Read any or all of it here.

My experience of Guido divides neatly into two chunks of time. There was the Why Don’t You phase, when he would beg us to do clever and more eye-catching things than we could be bothered with or had the propaganda talents to be doing. (He later has a spell doing a few Blog Posts for Samizdata, where he bent Perry de Havilland’s ear out of shape in the same way, this time about how blogging could and should be done. Alas the only mention of Guido now at the Samizdata sidebar is the link to Guido Fawkes.)

And then came the glorious and still continuing Screw-You-Idiots-I’ll-Do-It-Myself phase, that I for one have loved and grovellingly admired from the moment it kicked off. No way did I or Tame or Gabb, or even de Havilland, teach Paul Staines everything he knew. But we did help to create an environment in which Guido could watch, learn, listen, and then do his own wonderful thing.

Such recollections are not going to make me die happy. Like Tame, I would have preferred literal physical immortality. But such memories do soften the blow a little, if blow it is about to be.

But not such a merry Christmas for her

Most dogs whom we encounter in nice, polite, safe little England are dogs who have bonded with humans, whom the dogs love, unconditionally. But what happens when dogs don’t bond with humans, but only with one another?
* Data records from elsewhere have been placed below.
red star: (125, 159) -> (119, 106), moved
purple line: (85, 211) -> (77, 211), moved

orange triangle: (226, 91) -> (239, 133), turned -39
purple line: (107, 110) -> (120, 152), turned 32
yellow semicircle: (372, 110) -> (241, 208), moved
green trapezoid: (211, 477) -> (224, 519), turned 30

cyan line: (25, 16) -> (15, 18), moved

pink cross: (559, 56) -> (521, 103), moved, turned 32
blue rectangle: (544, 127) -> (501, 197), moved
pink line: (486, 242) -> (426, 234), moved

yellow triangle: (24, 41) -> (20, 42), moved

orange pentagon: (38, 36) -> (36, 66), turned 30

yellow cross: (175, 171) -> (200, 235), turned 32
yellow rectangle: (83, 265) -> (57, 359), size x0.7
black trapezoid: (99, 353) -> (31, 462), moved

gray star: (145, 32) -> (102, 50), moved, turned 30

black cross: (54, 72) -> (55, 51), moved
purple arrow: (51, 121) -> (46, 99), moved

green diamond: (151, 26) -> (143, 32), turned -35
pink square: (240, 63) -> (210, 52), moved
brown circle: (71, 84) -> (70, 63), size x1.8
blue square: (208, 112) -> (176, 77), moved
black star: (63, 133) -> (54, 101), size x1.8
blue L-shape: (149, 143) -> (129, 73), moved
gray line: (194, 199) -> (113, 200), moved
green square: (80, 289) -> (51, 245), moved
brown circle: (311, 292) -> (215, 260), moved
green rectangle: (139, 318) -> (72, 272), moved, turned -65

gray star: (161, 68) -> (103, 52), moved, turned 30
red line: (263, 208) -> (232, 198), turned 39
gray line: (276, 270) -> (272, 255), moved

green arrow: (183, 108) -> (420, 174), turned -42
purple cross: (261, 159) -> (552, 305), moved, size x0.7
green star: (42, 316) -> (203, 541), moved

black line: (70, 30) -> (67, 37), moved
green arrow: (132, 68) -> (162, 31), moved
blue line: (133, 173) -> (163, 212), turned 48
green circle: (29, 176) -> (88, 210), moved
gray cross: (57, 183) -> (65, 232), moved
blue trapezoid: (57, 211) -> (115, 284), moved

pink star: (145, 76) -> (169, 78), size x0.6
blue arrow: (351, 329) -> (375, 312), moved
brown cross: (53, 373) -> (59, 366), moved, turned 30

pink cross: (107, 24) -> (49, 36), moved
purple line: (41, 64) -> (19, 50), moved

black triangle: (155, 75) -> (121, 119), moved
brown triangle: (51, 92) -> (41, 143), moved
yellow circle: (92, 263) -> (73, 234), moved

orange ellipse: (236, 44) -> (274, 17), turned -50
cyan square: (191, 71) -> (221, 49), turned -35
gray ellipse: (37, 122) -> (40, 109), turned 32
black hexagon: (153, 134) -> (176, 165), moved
Then, they are liable to love humans in another way, as in: I love duck, or I love rabbit. To eat. Ooh look guys, fancy some tasty human?

DOCTORS are today fighting to save the life of a woman whose face was completely skinned by a pack of stray dogs.

Where did this horror happen?

Relax. In Russia:

The predators ripped off all Tatyana Loskutnikova’s clothes and gnawed her flesh down to the bone during the sickening attack in Russia.

In Russia they have hungry packs of dogs. Like these, who were only doing what surely made perfect sense to them. Hellishly bad luck on the woman of course, but maybe she might have known better? Yes, you shoot the dogs, as they did. But you can’t really blame them, the way the Sun seems to.